Upright, con’t.


In fairness to Todd, I feel I should clarify my earlier hyperbole.

Other riding positions undoubtedly have plenty of usefulness. Even cycling gear has great usefulness*. I own spandex shorts and clipless peals and shoes and a mirror that attaches to the visor on my road helmet. I have no desire to ride 90 miles in jeans to prove a point. I was using hyperbole to emphasize just how far we have to dig ourselves out from under the ruin in which racing and technology in cycling have buried practical usefulness. If you read widely about urban cycling, you’ll see that theme repeatedly. You don’t need a lot of stuff to ride a bike, just like when you were a kid. But you wouldn’t know that when you visit most shops. You certainly wouldn’t know that from most group rides.

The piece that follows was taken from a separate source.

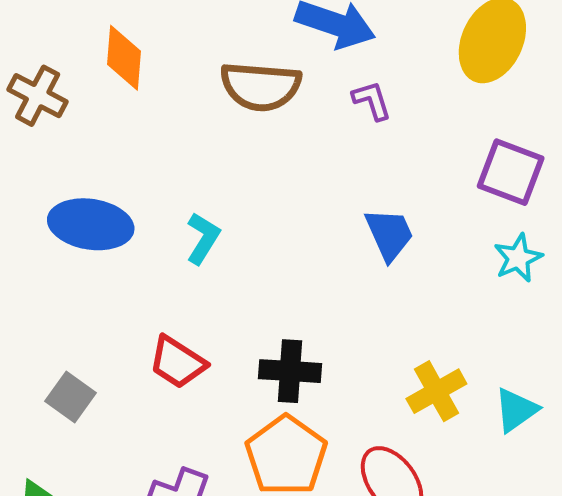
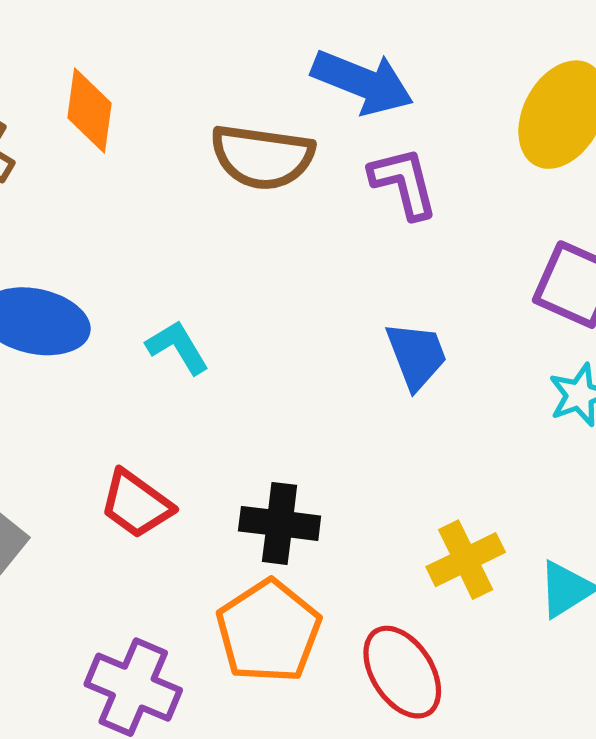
purple L-shape: (372, 100) -> (404, 183), size x1.4
cyan L-shape: (203, 238) -> (178, 347), turned -66

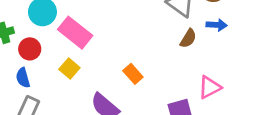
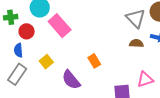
brown semicircle: (188, 38) -> (136, 43), turned -128
yellow square: (69, 68) -> (46, 62), moved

When I write in this space, I’m writing exclusively about city riding: commuting, errands, shopping, kid transport. Very little I do in that context happens over 10mph; very little happens outside a 5-mile radius. With that in mind, then: Yes, I think fully upright is by far the best way to go. No, I don’t think whatever gain in power in positions other than upright is worth not being upright. I’ve found that in just about any moderately dense city, there are ways around hills. There are routes you can devise to limit unpleasant interactions with traffic. If all else fails: walk your bike. I do that occasionally here when I don’t feel like taking a 15-minute detour to get around a 10% incline. They even do it in the Netherlands, the weaklings! I saw more than one person walk their bike over a canal bridge, which is as steep as a very long speed bump.

You can also gain power by shifting your position in the saddle and/or moving your feet on the pedals. Try cycling with your heels. Move a few inches back on the saddle and feel how you use different muscles in your thighs and calves. Same with moving foward. This is stuff road cyclists use all the time to prevent fatigue and to get the most capacity out of their legs on long inclines. It works just as well for short inclines in the city on a bike not built for maximum power.

Finally, please know that the exception to “anyone” in “don’t let anyone convince you [that upright isn’t the best position for cycling]” are people like Todd and his shop. They are sadly the exception! They’ll know how to make the best recommendation, upright or not. Take a Brompton, for example. Great folding bike for city riding—not totally upright in the least. In all but literally a few dozen cities in this country, if that, you’ll find bike shop after bike shop either not stocking practical options or outright giving you the wrong bike to ride. Which is why the cause for the hyperbole.

Of course now I’ve killed that by going on about it.

* About the only thing I don’t understand are Coolmax jerseys.